Skip the pictures, and retype the data below in full, exactly.

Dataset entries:
──────────────────────────────

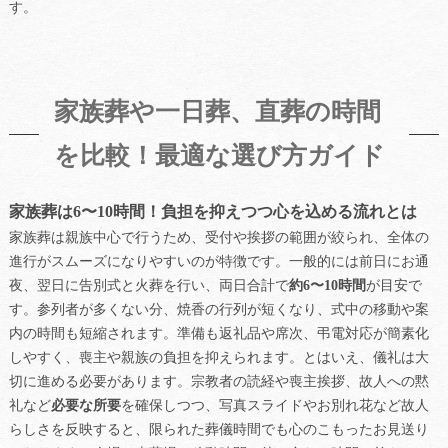
す。
家族葬や一日葬、直葬の時間
を比較！最適な選び方ガイド
家族葬は6〜10時間！負担を抑えつつ心を込める流れとは
家族葬は親族中心で行うため、受付や挨拶の範囲が絞られ、全体の
進行がスムーズになりやすいのが特徴です。一般的には前日にお通
夜、翌日に告別式と火葬を行い、両日合計で
約6〜10時間
が目安で
す。参列者が多くない分、焼香の行列が短くなり、式中の移動や案
内の時間も短縮されます。準備も返礼品や席次、弔電対応が簡素化
しやすく、喪主や親族の負担を抑えられます。とはいえ、儀礼は大
切に進める必要があります。宗教者の読経や喪主挨拶、故人への黙
礼など
必要な所要
を確保しつつ、写真スライドやお別れ花など故人
らしさを反映すると、限られた葬儀時間でも心のこもったお見送り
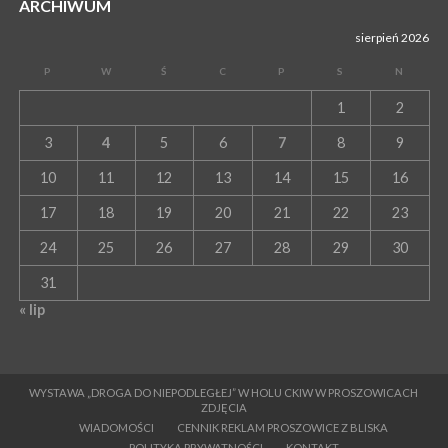
ARCHIWUM
sierpień 2026
P
W
Ś
C
P
S
N
1
2
3
4
5
6
7
8
9
10
11
12
13
14
15
16
17
18
19
20
21
22
23
24
25
26
27
28
29
30
31
« lip
WYSTAWA „DROGA DO NIEPODLEGŁEJ” W HOLU CKIW W PROSZOWICACH
ZDJĘCIA
WIADOMOŚCI
CENNIK REKLAM PROSZOWICE Z BLISKA
POLITYKA PRYWATNOŚCI
KONTAKT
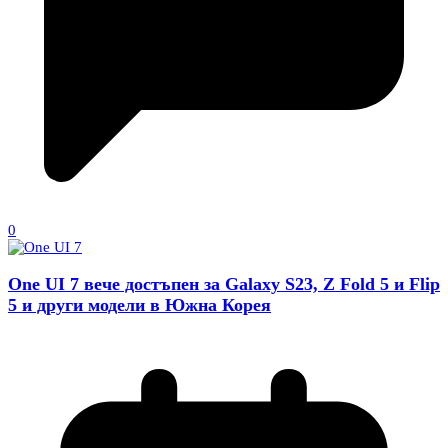
0
One UI 7 вече достъпен за Galaxy S23, Z Fold 5 и Flip
5 и други модели в Южна Корея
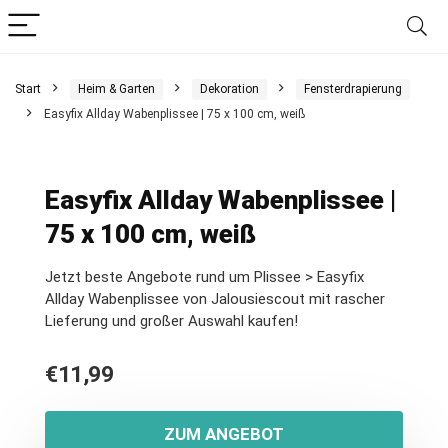
Start
Heim & Garten
Dekoration
Fensterdrapierung
Easyfix Allday Wabenplissee | 75 x 100 cm, weiß
Easyfix Allday Wabenplissee |
75 x 100 cm, weiß
Jetzt beste Angebote rund um Plissee > Easyfix
Allday Wabenplissee von Jalousiescout mit rascher
Lieferung und großer Auswahl kaufen!
€
11,99
ZUM ANGEBOT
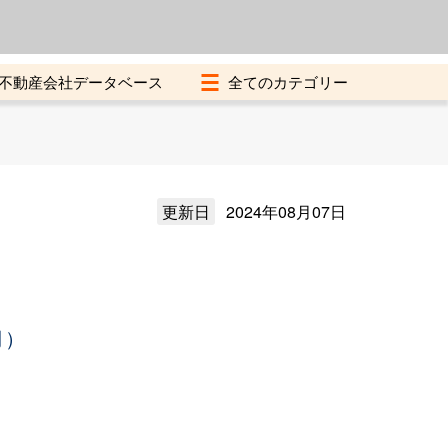
よくある質問
加盟店募集中
不動産会社データベース
更新日
2024年08月07日
月）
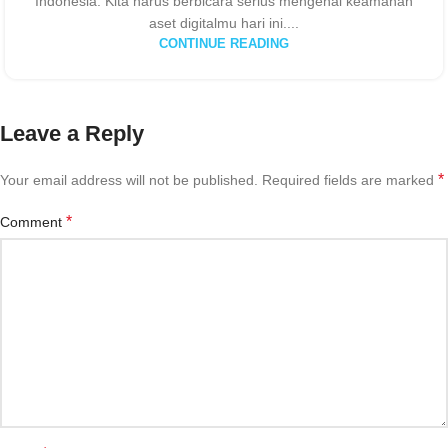
Indonesia. Kita harus berbicara serius mengenai keamanan
aset digitalmu hari ini....
CONTINUE READING
Leave a Reply
*
Your email address will not be published.
Required fields are marked
*
Comment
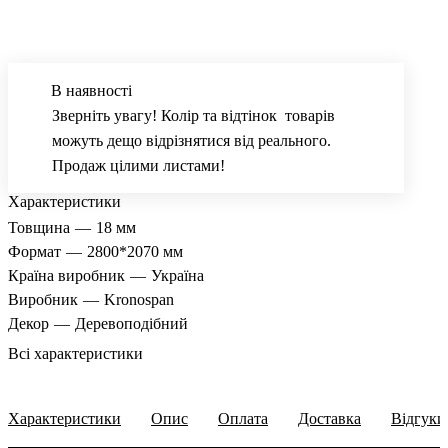
В наявності
Зверніть увагу! Колір та відтінок товарів
можуть дещо відрізнятися від реального.
Продаж цілими листами!
Характеристики
Товщина
—
18 мм
Формат
—
2800*2070 мм
Країна виробник
—
Україна
Виробник
—
Kronospan
Декор
—
Деревоподібний
Всі характеристики
Характеристики
Опис
Оплата
Доставка
Відгуки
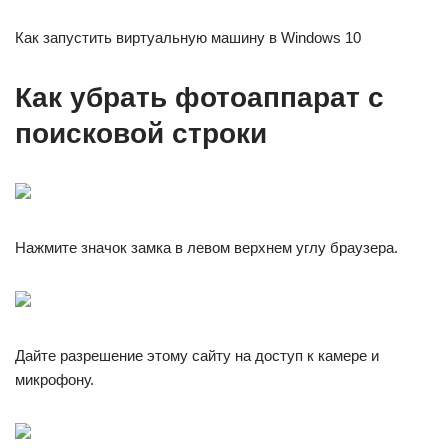
Как запустить виртуальную машину в Windows 10
Как убрать фотоаппарат с
поисковой строки
Нажмите значок замка в левом верхнем углу браузера.
Дайте разрешение этому сайту на доступ к камере и
микрофону.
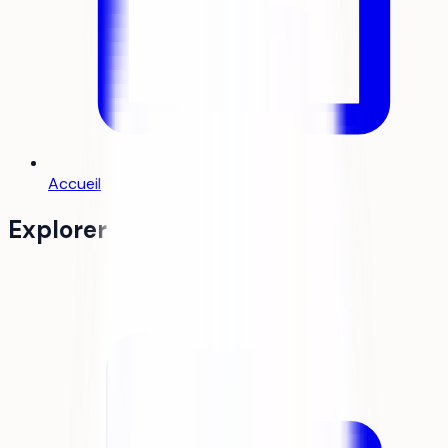
Accueil
Explorer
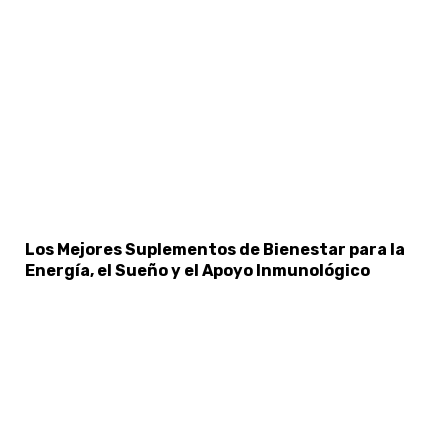
Los Mejores Suplementos de Bienestar para la
Energía, el Sueño y el Apoyo Inmunológico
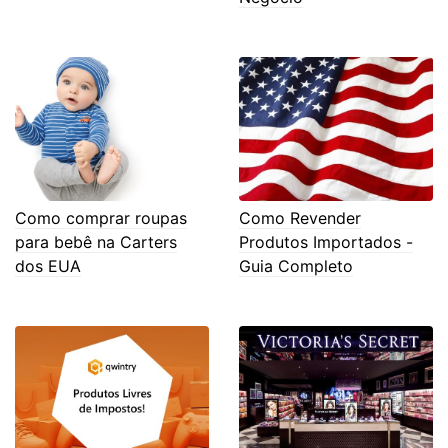
Como comprar roupas
Como Revender
para bebê na Carters
Produtos Importados -
dos EUA
Guia Completo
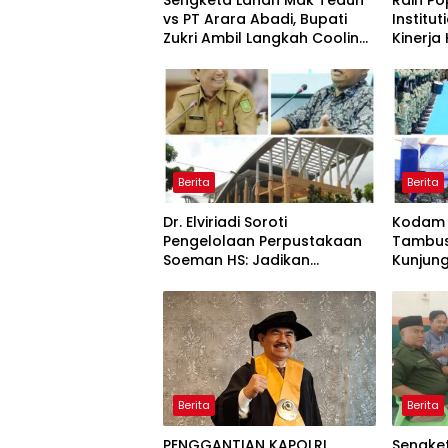
Sengketa Lahan Mak Teduh
Raih P
vs PT Arara Abadi, Bupati
Institu
Zukri Ambil Langkah Cooling
Kinerja
Down
Kement
Kembali
Berita
Berita
Dr. Elviriadi Soroti
Kodam 
Pengelolaan Perpustakaan
Tambus
Soeman HS: Jadikan
Kunjun
Lokomotif Budaya dan
Yonif T
Kawah Candradimuka
Perkua
Intelektual
Satuan
Berita
Berita
PENGGANTIAN KAPOLRI
Sengket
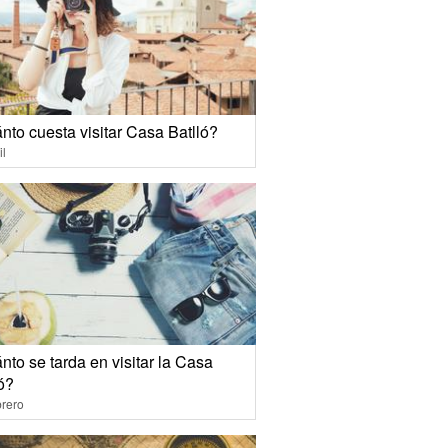
nto cuesta visitar Casa Batlló?
il
to se tarda en visitar la Casa
ó?
rero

──────────────────────────────

Solution to this exercise:
す。
家族葬や一日葬、直葬の時間
を比較！最適な選び方ガイド
家族葬は6〜10時間！負担を抑えつつ心を込める流れとは
家族葬は親族中心で行うため、受付や挨拶の範囲が絞られ、全体の
進行がスムーズになりやすいのが特徴です。一般的には前日にお通
夜、翌日に告別式と火葬を行い、両日合計で
約6〜10時間
が目安で
す。参列者が多くない分、焼香の行列が短くなり、式中の移動や案
内の時間も短縮されます。準備も返礼品や席次、弔電対応が簡素化
しやすく、喪主や親族の負担を抑えられます。とはいえ、儀礼は大
切に進める必要があります。宗教者の読経や喪主挨拶、故人への黙
礼など
必要な所要
を確保しつつ、写真スライドやお別れ花など故人
らしさを反映すると、限られた葬儀時間でも心のこもったお見送り
ARCHIWUM
sierpień 2026
P
W
Ś
C
P
S
N
1
2
3
4
5
6
7
8
9
10
11
12
13
14
15
16
17
18
19
20
21
22
23
24
25
26
27
28
29
30
31
« lip
WYSTAWA „DROGA DO NIEPODLEGŁEJ” W HOLU CKIW W PROSZOWICACH
ZDJĘCIA
WIADOMOŚCI
CENNIK REKLAM PROSZOWICE Z BLISKA
POLITYKA PRYWATNOŚCI
KONTAKT
0
One UI 7 вече достъпен за Galaxy S23, Z Fold 5 и Flip
5 и други модели в Южна Корея
Start
Heim & Garten
Dekoration
Fensterdrapierung
Easyfix Allday Wabenplissee | 75 x 100 cm, weiß
Easyfix Allday Wabenplissee |
75 x 100 cm, weiß
Jetzt beste Angebote rund um Plissee > Easyfix
Allday Wabenplissee von Jalousiescout mit rascher
Lieferung und großer Auswahl kaufen!
€
11,99
ZUM ANGEBOT
よくある質問
加盟店募集中
不動産会社データベース
更新日
2024年08月07日
月）
Indonesia. Kita harus berbicara serius mengenai keamanan
aset digitalmu hari ini....
CONTINUE READING
Leave a Reply
*
Your email address will not be published.
Required fields are marked
*
Comment
В наявності
Зверніть увагу! Колір та відтінок товарів
можуть дещо відрізнятися від реального.
Продаж цілими листами!
Характеристики
Товщина
—
18 мм
Формат
—
2800*2070 мм
Країна виробник
—
Україна
Виробник
—
Kronospan
Декор
—
Деревоподібний
Всі характеристики
Характеристики
Опис
Оплата
Доставка
Відгуки
Как запустить виртуальную машину в Windows 10
Как убрать фотоаппарат с
поисковой строки
Нажмите значок замка в левом верхнем углу браузера.
Дайте разрешение этому сайту на доступ к камере и
микрофону.
Accueil
Explorer
Los Mejores Suplementos de Bienestar para la
Energía, el Sueño y el Apoyo Inmunológico
Como comprar roupas
Como Revender
para bebê na Carters
Produtos Importados -
dos EUA
Guia Completo
Sengketa Lahan Mak Teduh
Raih P
vs PT Arara Abadi, Bupati
Institu
Zukri Ambil Langkah Cooling
Kinerja
Down
Kement
Kembali
Berita
Berita
Dr. Elviriadi Soroti
Kodam 
Pengelolaan Perpustakaan
Tambus
Soeman HS: Jadikan
Kunjun
Lokomotif Budaya dan
Yonif T
Kawah Candradimuka
Perkua
Intelektual
Satuan
Berita
Berita
PENGGANTIAN KAPOLRI
Sengket
nto cuesta visitar Casa Batlló?
il
to se tarda en visitar la Casa
ó?
rero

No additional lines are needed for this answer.